Friday, August 21, 2009

ETL Testing Process Overview

This is a compilation of my friend Rekha Ram Burra's experiences while testing ETL applications. I just borrowed this information from him to share publicly on my Blog. Thanks a lot to Rekharam being kind enough to allow me to reuse this content for publishing in my blog.

This is a compilation of the test activities performed while testing an ETL application. Though ETL stands for Extract, Transform and Load, as the final target of the test team is to validate the data in destination database, Test team should only verify data between source and destination. It is not compulsory that Test team should verify how data is extracted and transformed.

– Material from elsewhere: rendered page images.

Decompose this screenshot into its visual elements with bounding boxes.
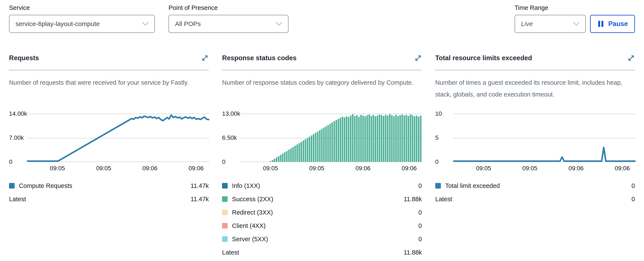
- y-tick-label: 7.00k: [9, 134, 24, 141]
- x-tick-label: 09:06: [615, 165, 630, 172]
- legend-label: Redirect (3XX): [232, 209, 418, 216]
- time-range-select-value: Live: [521, 20, 533, 28]
- legend-label: Server (5XX): [232, 236, 418, 243]
- legend-value: 0: [418, 236, 422, 243]
- x-tick-label: 09:06: [402, 165, 417, 172]
- legend-value: 11.47k: [190, 182, 209, 190]
- legend-value: 0: [632, 196, 635, 203]
- panel-description: Number of requests that were received fo…: [9, 77, 209, 101]
- x-tick-label: 09:05: [309, 165, 324, 172]
- x-tick-label: 09:05: [476, 165, 491, 172]
- panel-requests: Requests Number of requests that were re…: [9, 54, 209, 259]
- x-tick-label: 09:06: [568, 165, 584, 172]
- time-range-control: Time Range Live Pause: [514, 4, 635, 33]
- panel-title: Total resource limits exceeded: [435, 54, 532, 62]
- x-tick-label: 09:06: [356, 165, 370, 172]
- divider: [222, 70, 422, 70]
- service-control: Service service-6play-layout-compute: [9, 4, 155, 33]
- y-tick-label: 0: [9, 158, 12, 165]
- pop-select[interactable]: All POPs: [168, 15, 288, 33]
- service-label: Service: [9, 4, 155, 12]
- legend-item-compute-requests[interactable]: Compute Requests 11.47k: [9, 179, 209, 192]
- legend-swatch: [222, 183, 228, 188]
- x-tick-label: 09:05: [522, 165, 538, 172]
- chart-response-status-codes: 13.00k 6.50k 0 09:05 09:05 09:06 09:06: [222, 114, 422, 174]
- chevron-down-icon: [573, 22, 580, 26]
- y-tick-label: 5: [435, 134, 439, 141]
- service-select-value: service-6play-layout-compute: [16, 20, 100, 28]
- legend-swatch: [222, 236, 228, 242]
- plot-area: [454, 114, 635, 162]
- legend-value: 0: [418, 209, 422, 216]
- plot-area: [240, 114, 422, 162]
- expand-icon[interactable]: [414, 54, 422, 62]
- legend-value: 0: [632, 182, 635, 190]
- x-tick-label: 09:06: [188, 165, 204, 172]
- y-tick-label: 6.50k: [222, 134, 237, 141]
- legend: Compute Requests 11.47k Latest 11.47k: [9, 179, 209, 206]
- legend-label: Success (2XX): [232, 196, 404, 203]
- expand-icon[interactable]: [627, 54, 635, 62]
- legend-value: 11.88k: [404, 249, 422, 256]
- chevron-down-icon: [142, 22, 149, 26]
- panel-title: Response status codes: [222, 54, 296, 62]
- legend-item-info-1xx[interactable]: Info (1XX) 0: [222, 179, 422, 192]
- plot-area: [28, 114, 209, 162]
- chart-total-resource-limits: 10 5 0 09:05 09:05 09:06 09:06: [435, 114, 635, 174]
- legend-label: Info (1XX): [232, 182, 418, 190]
- legend-item-redirect-3xx[interactable]: Redirect (3XX) 0: [222, 206, 422, 219]
- x-axis: 09:05 09:05 09:06 09:06: [454, 165, 635, 174]
- legend-label: Compute Requests: [19, 182, 190, 190]
- y-tick-label: 10: [435, 110, 442, 117]
- legend-swatch: [222, 223, 228, 228]
- legend-item-total-limit-exceeded[interactable]: Total limit exceeded 0: [435, 179, 635, 192]
- panels-row: Requests Number of requests that were re…: [0, 54, 644, 259]
- y-axis: 13.00k 6.50k 0: [222, 114, 240, 162]
- legend-item-latest: Latest 11.47k: [9, 192, 209, 206]
- legend-label: Latest: [9, 196, 190, 203]
- legend-item-client-4xx[interactable]: Client (4XX) 0: [222, 219, 422, 232]
- chevron-down-icon: [276, 22, 282, 26]
- expand-icon[interactable]: [201, 54, 209, 62]
- pause-button-label: Pause: [608, 20, 628, 28]
- service-select[interactable]: service-6play-layout-compute: [9, 15, 155, 33]
- pop-label: Point of Presence: [168, 4, 288, 12]
- legend-label: Latest: [222, 249, 404, 256]
- legend-swatch: [9, 183, 14, 188]
- controls-bar: Service service-6play-layout-compute Poi…: [0, 0, 644, 33]
- x-tick-label: 09:06: [142, 165, 157, 172]
- legend-item-server-5xx[interactable]: Server (5XX) 0: [222, 232, 422, 246]
- legend-swatch: [222, 210, 228, 215]
- pause-button[interactable]: Pause: [590, 15, 635, 33]
- legend: Total limit exceeded 0 Latest 0: [435, 179, 635, 206]
- legend-value: 11.47k: [190, 196, 209, 203]
- chart-requests: 14.00k 7.00k 0 09:05 09:05 09:06 09:06: [9, 114, 209, 174]
- divider: [435, 70, 635, 70]
- time-range-label: Time Range: [514, 4, 635, 12]
- legend: Info (1XX) 0 Success (2XX) 11.88k Redire…: [222, 179, 422, 259]
- panel-description: Number of response status codes by categ…: [222, 77, 422, 101]
- y-tick-label: 14.00k: [9, 110, 27, 117]
- x-tick-label: 09:05: [50, 165, 65, 172]
- y-tick-label: 13.00k: [222, 110, 240, 117]
- legend-item-success-2xx[interactable]: Success (2XX) 11.88k: [222, 192, 422, 206]
- time-range-select[interactable]: Live: [514, 15, 586, 33]
- y-tick-label: 0: [222, 158, 226, 165]
- x-axis: 09:05 09:05 09:06 09:06: [28, 165, 209, 174]
- x-tick-label: 09:05: [96, 165, 111, 172]
- panel-description: Number of times a guest exceeded its res…: [435, 77, 635, 101]
- panel-title: Requests: [9, 54, 39, 62]
- x-tick-label: 09:05: [263, 165, 278, 172]
- legend-value: 11.88k: [404, 196, 422, 203]
- legend-label: Total limit exceeded: [445, 182, 632, 190]
- legend-item-latest: Latest 11.88k: [222, 246, 422, 259]
- panel-total-resource-limits: Total resource limits exceeded Number of…: [435, 54, 635, 259]
- divider: [9, 70, 209, 70]
- y-tick-label: 0: [435, 158, 439, 165]
- legend-label: Latest: [435, 196, 632, 203]
- x-axis: 09:05 09:05 09:06 09:06: [240, 165, 422, 174]
- legend-value: 0: [418, 182, 422, 190]
- y-axis: 10 5 0: [435, 114, 454, 162]
- y-axis: 14.00k 7.00k 0: [9, 114, 28, 162]
- pause-icon: [597, 20, 604, 28]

We can consider this as Black Box Testing.

Assumptions

There are four different databases (on same server or different servers) in place.

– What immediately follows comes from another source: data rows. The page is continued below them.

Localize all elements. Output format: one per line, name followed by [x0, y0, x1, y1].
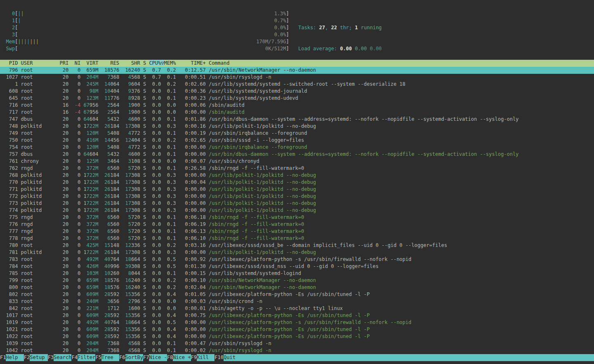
- fn-label-nice-[interactable]: Nice -: [149, 354, 167, 361]
- process-row[interactable]: 799 root 20 0 659M 18576 16240 S 0.0 0.2…: [0, 277, 594, 284]
- process-row[interactable]: 833 root 20 0 240M 3656 2796 S 0.0 0.0 0…: [0, 298, 594, 305]
- fn-label-setup[interactable]: Setup: [30, 354, 47, 361]
- process-row[interactable]: 747 dbus 20 0 64604 5432 4600 S 0.0 0.1 …: [0, 116, 594, 123]
- cell-virt: 123M: [87, 95, 99, 101]
- process-row[interactable]: 757 dbus 20 0 64604 5432 4600 S 0.0 0.1 …: [0, 151, 594, 158]
- column-header-pri[interactable]: PRI: [57, 60, 68, 66]
- cell-virt: 722M: [87, 200, 99, 206]
- cell-pri: 20: [57, 242, 68, 248]
- cell-pid: 775: [3, 214, 18, 220]
- process-row[interactable]: 780 root 20 0 425M 15148 12336 S 0.0 0.2…: [0, 242, 594, 249]
- process-row[interactable]: 762 rngd 20 0 372M 6560 5720 S 0.0 0.1 0…: [0, 165, 594, 172]
- column-header-res[interactable]: RES: [101, 60, 119, 66]
- fn-label-sortby[interactable]: SortBy: [125, 354, 143, 361]
- tasks-line: Tasks: 27, 22 thr; 1 running: [298, 24, 382, 31]
- process-row[interactable]: 772 polkitd 20 0 1722M 26184 17308 S 0.0…: [0, 193, 594, 200]
- cell-shr: 600: [131, 305, 140, 311]
- column-header-ni[interactable]: NI: [71, 60, 80, 66]
- cell-shr: 8: [128, 270, 131, 276]
- process-row[interactable]: 1042 root 20 0 204M 7368 4568 S 0.0 0.1 …: [0, 347, 594, 354]
- cell-command: /usr/libexec/platform-python -s /usr/sbi…: [209, 319, 411, 325]
- fn-label-filter[interactable]: Filter: [78, 354, 95, 361]
- fn-label-help[interactable]: Help: [6, 354, 24, 361]
- cell-user: root: [21, 109, 54, 115]
- process-row[interactable]: 1039 root 20 0 204M 7368 4568 S 0.0 0.1 …: [0, 340, 594, 347]
- process-row[interactable]: 1021 root 20 0 609M 28592 15356 S 0.0 0.…: [0, 326, 594, 333]
- cell-pri: 16: [57, 102, 68, 108]
- process-row[interactable]: 1019 root 20 0 492M 40764 18664 S 0.0 0.…: [0, 319, 594, 326]
- process-row[interactable]: 785 root 20 0 103M 10260 8044 S 0.0 0.1 …: [0, 270, 594, 277]
- fn-key-f3[interactable]: F3: [48, 354, 54, 361]
- fn-key-f1[interactable]: F1: [0, 354, 6, 361]
- cell-user: root: [21, 102, 54, 108]
- fn-label-tree[interactable]: Tree: [101, 354, 119, 361]
- process-row[interactable]: 716 root 16 -4 67956 2564 1900 S 0.0 0.0…: [0, 102, 594, 109]
- process-row[interactable]: 1027 root 20 0 204M 7368 4568 S 0.7 0.1 …: [0, 74, 594, 81]
- process-row[interactable]: 749 root 20 0 120M 5408 4772 S 0.0 0.1 0…: [0, 130, 594, 137]
- process-row[interactable]: 842 root 20 0 221M 1712 1600 S 0.0 0.0 0…: [0, 305, 594, 312]
- cell-ni: 0: [71, 144, 80, 150]
- fn-label-quit[interactable]: Quit: [224, 354, 594, 361]
- cell-pri: 20: [57, 179, 68, 185]
- process-row[interactable]: 748 polkitd 20 0 1722M 26184 17308 S 0.0…: [0, 123, 594, 130]
- column-header-user[interactable]: USER: [21, 60, 54, 66]
- cell-mem-pct: 0.0: [164, 298, 176, 304]
- process-row[interactable]: 776 rngd 20 0 372M 6560 5720 S 0.0 0.1 0…: [0, 221, 594, 228]
- fn-label-nice-[interactable]: Nice +: [173, 354, 191, 361]
- process-row[interactable]: 1 root 20 0 245M 14064 9604 S 0.0 0.2 0:…: [0, 81, 594, 88]
- cell-res: 996: [110, 263, 119, 269]
- column-header-mem[interactable]: MEM%: [164, 60, 176, 66]
- column-header-shr[interactable]: SHR: [122, 60, 140, 66]
- process-row[interactable]: 773 polkitd 20 0 1722M 26184 17308 S 0.0…: [0, 200, 594, 207]
- process-row[interactable]: 784 root 20 0 426M 40996 39308 S 0.0 0.5…: [0, 263, 594, 270]
- process-row[interactable]: 768 polkitd 20 0 1722M 26184 17308 S 0.0…: [0, 172, 594, 179]
- process-row[interactable]: 774 polkitd 20 0 1722M 26184 17308 S 0.0…: [0, 207, 594, 214]
- column-header-time[interactable]: TIME+: [179, 60, 206, 66]
- fn-label-kill[interactable]: Kill: [197, 354, 214, 361]
- process-row[interactable]: 770 polkitd 20 0 1722M 26184 17308 S 0.0…: [0, 179, 594, 186]
- cell-pid: 773: [3, 200, 18, 206]
- process-row[interactable]: 783 root 20 0 492M 40764 18664 S 0.0 0.5…: [0, 256, 594, 263]
- fn-key-f2[interactable]: F2: [24, 354, 30, 361]
- cell-cpu-pct: 0.0: [149, 277, 161, 283]
- fn-key-f7[interactable]: F7: [143, 354, 149, 361]
- process-row[interactable]: 800 root 20 0 659M 18576 16240 S 0.0 0.2…: [0, 284, 594, 291]
- column-header-cpu-sorted[interactable]: CPU%▽: [149, 60, 164, 66]
- fn-key-f6[interactable]: F6: [119, 354, 125, 361]
- process-row[interactable]: 771 polkitd 20 0 1722M 26184 17308 S 0.0…: [0, 186, 594, 193]
- fn-label-search[interactable]: Search: [54, 354, 71, 361]
- column-header-pid[interactable]: PID: [3, 60, 18, 66]
- column-header-virt[interactable]: VIRT: [83, 60, 98, 66]
- process-row[interactable]: 750 root 20 0 416M 14456 12404 S 0.0 0.2…: [0, 137, 594, 144]
- running-count: 1: [355, 25, 358, 31]
- process-row[interactable]: 608 root 20 0 98M 10404 9376 S 0.0 0.1 0…: [0, 88, 594, 95]
- process-row[interactable]: 717 root 16 -4 67956 2564 1900 S 0.0 0.0…: [0, 109, 594, 116]
- fn-key-f8[interactable]: F8: [167, 354, 173, 361]
- process-row[interactable]: 1017 root 20 0 609M 28592 15356 S 0.0 0.…: [0, 312, 594, 319]
- process-row-selected[interactable]: 796 root 20 0 659M 18576 16240 S 0.7 0.2…: [0, 67, 594, 74]
- process-row[interactable]: 802 root 20 0 609M 28592 15356 S 0.0 0.4…: [0, 291, 594, 298]
- fn-key-f4[interactable]: F4: [71, 354, 77, 361]
- process-row[interactable]: 754 root 20 0 120M 5408 4772 S 0.0 0.1 0…: [0, 144, 594, 151]
- column-header-command[interactable]: Command: [209, 60, 230, 66]
- cell-shr: 17: [125, 193, 131, 199]
- cell-virt: 956: [90, 109, 99, 115]
- cell-res: 184: [110, 193, 119, 199]
- process-row[interactable]: 781 polkitd 20 0 1722M 26184 17308 S 0.0…: [0, 249, 594, 256]
- cell-virt: 722M: [87, 123, 99, 129]
- cell-res: 28: [104, 326, 110, 332]
- process-row[interactable]: 775 rngd 20 0 372M 6560 5720 S 0.0 0.1 0…: [0, 214, 594, 221]
- meter-close-bracket: ]: [286, 17, 289, 24]
- process-row[interactable]: 645 root 20 0 123M 11776 8928 S 0.0 0.1 …: [0, 95, 594, 102]
- cell-cpu-pct: 0.0: [149, 305, 161, 311]
- fn-key-f5[interactable]: F5: [95, 354, 101, 361]
- cell-ni: 0: [71, 172, 80, 178]
- process-row[interactable]: 777 rngd 20 0 372M 6560 5720 S 0.0 0.1 0…: [0, 228, 594, 235]
- fn-key-f10[interactable]: F10: [214, 354, 224, 361]
- process-row[interactable]: 761 chrony 20 0 125M 3464 3108 S 0.0 0.0…: [0, 158, 594, 165]
- cell-cpu-pct: 0.0: [149, 123, 161, 129]
- process-row[interactable]: 1022 root 20 0 609M 28592 15356 S 0.0 0.…: [0, 333, 594, 340]
- cell-virt: 722M: [87, 207, 99, 213]
- process-row[interactable]: 778 rngd 20 0 372M 6560 5720 S 0.0 0.1 0…: [0, 235, 594, 242]
- fn-key-f9[interactable]: F9: [191, 354, 197, 361]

  1. At least one Source database system which is on a different server than the below databases
  2. A Delta database that holds source data in tables with schema similar to source table schema
  3. Staging database where the data that is needed for the transformations will reside with any intermediate tables needed
  4. A Factory database where the data after required transformations will be loaded into tables
  5. Warehouse database which is the final database which is a data warehouse

There can be changes to the above architecture. E.g. both the delta and staging databases can be combined to one single database still with different tables for delta and staging. The general architecture would be to maintain Staging, Factory and Warehouse databases separately (if not on different servers) to reduce load on the warehouse.

Test approach

Verify the data type of the columns between source and destination

Between Source and Delta

Test should make sure that the data type of each column of each table is as per the Functional Specification. If no specific details are mentioned in Functional Specification (FS) about the table schema, then test should make sure on the below:

  1. The data type of the source column and the destination column are same
  2. The destination column length is Equal to or Greater than the Source column length

Between Source and Factory

  1. The data type of the source column and the destination column are same
  2. The destination column length is Equal to or Greater than the Source column length
  3. If the data type is different between source and destination then test should make sure that it is documented and no data is lost

Between Factory and Warehouse

The schema of tables will be exactly same between Factory and Warehouse. The below query can be used to check the table schema. Please note, the below are linked queries assuming that the Factory and Warehouse databases are on different servers. You may have to add the servers as linked servers using SP_ADDLINKEDSERVER/ remove the linked servers if the databases are on same server.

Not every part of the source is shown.